TRIBUNKALTENG.COM, SAMPIT – Keresahan masyarakat terhadap kemunculan grup media sosial,  yang diduga menyimpang di Kota Sampit akhirnya mendapat respons tegas dari Wakil Bupati Kotawaringin Timur (Kotim), Irawati.

Di tengah kekhawatiran yang kian meluas, Irawati angkat bicara. Ia mengaku prihatin, bukan hanya sebagai pejabat daerah, tetapi juga sebagai seorang ibu yang merasakan kegelisahan yang sama seperti orang tua lainnya.

“Sebagai wakil bupati dan juga sebagai orang tua, saya turut merasa resah. Itu jelas perbuatan yang tidak dibenarkan. Apapun alasannya, sesama jenis tidak dibenarkan,” tegasnya, Rabu (15/4/2026). 

Pernyataan itu muncul setelah beredarnya informasi mengenai sebuah grup di platform Facebook yang diduga menjadi wadah interaksi menyimpang di kalangan remaja. 

Berdasarkan pantauan, grup tersebut telah diikuti sekitar 1.367 anggota.

Di dalamnya, interaksi antaranggota disebut tidak hanya sebatas perkenalan, tetapi berkembang menjadi komunikasi intens hingga ajakan untuk melakukan pertemuan yang mengarah pada perilaku tidak pantas. 

Kondisi ini memicu kekhawatiran berbagai pihak, terutama para orang tua yang merasa ruang digital semakin sulit dikendalikan.

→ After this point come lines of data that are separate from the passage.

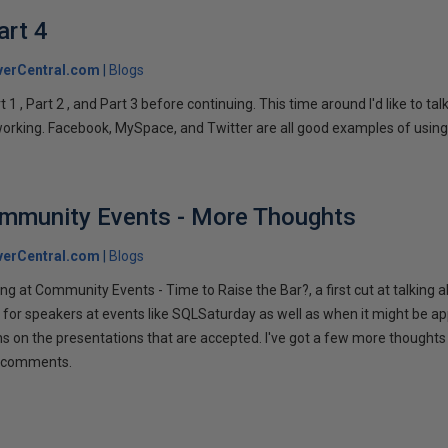
art 4
verCentral.com
Blogs
1 , Part 2 , and Part 3 before continuing. This time around I'd like to ta
tworking. Facebook, MySpace, and Twitter are all good examples of using 
ommunity Events - More Thoughts
verCentral.com
Blogs
ng at Community Events - Time to Raise the Bar?, a first cut at talking
 for speakers at events like SQLSaturday as well as when it might be ap
ns on the presentations that are accepted. I've got a few more thoughts 
ur comments.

Irawati menilai, kondisi ini sebagai alarm serius bagi keluarga di tengah pesatnya perkembangan teknologi. 

Menurutnya, lemahnya pengawasan terhadap penggunaan gadget menjadi celah bagi anak-anak untuk mengakses konten yang tidak sesuai usia.

“Lemahnya pengawasan terhadap penggunaan gadget dapat membuka ruang bagi anak-anak mengakses konten yang tidak sesuai,” ujarnya.

Dengan nada tegas namun penuh kekhawatiran, ia mengingatkan para orang tua agar tidak lengah. 

Pengawasan terhadap anak, khususnya dalam penggunaan media sosial, dinilai menjadi faktor penting yang akan menentukan arah perkembangan mereka ke depan.

“Orang tua tolong awasi anak-anaknya dan gadget yang ada di tangan mereka. Karena itu sangat menentukan bagaimana masa depan anak,” pesannya.

Tak hanya itu, Irawati juga menyoroti masih lemahnya implementasi pembatasan usia penggunaan media sosial yang diterapkan pemerintah pusat. 

Baca juga: Wabup Irawati Sampaikan LKPJ 2025 Pendapatan Kotim Rp 1,97 T, Sawit Jadi Penopang PAD

Baca juga: Wakil Bupati Kotim Dorong Pembatasan Gadget Anak Usai Terungkap Paparan Radikalisme

Menurutnya, celah seperti penggunaan akun palsu atau manipulasi data umur membuat anak-anak tetap bisa mengakses platform digital tanpa kontrol memadai.

Ia pun mendesak aparat penegak hukum untuk segera turun tangan menelusuri keberadaan grup tersebut, guna memastikan kebenaran informasi sekaligus mencegah dampak yang lebih luas.

“Terkait adanya grup itu, saya sangat mengutuk, jika memang benar ada. Saya minta pihak berwajib segera menelusuri dan melihat apa isi di dalamnya,” katanya.

Menurutnya, langkah cepat dan tepat sangat diperlukan untuk melindungi kalangan remaja yang rentan terpengaruh oleh lingkungan digital yang tidak sehat. Ia berharap seluruh anak di Sampit dapat terlindungi dari perilaku yang dinilai menyimpang.

“Intinya, mudah-mudahan anak-anak Sampit semuanya terlindungi dari perbuatan yang tidak baik. Kita semua tentu tidak menginginkan hal-hal seperti ini terjadi di lingkungan kita,” imbuhnya.

Di akhir pernyataannya, Irawati juga mengingatkan para remaja agar lebih bijak dalam menggunakan media sosial. Ia menegaskan bahwa platform digital seharusnya dimanfaatkan untuk hal-hal positif yang memberikan nilai dan manfaat.

“Para remaja harus bijak dalam menggunakan media sosial. Gunakan untuk hal yang bermanfaat, karena media sosial bukan hanya untuk melihat, tapi juga untuk berinteraksi,” tandasnya.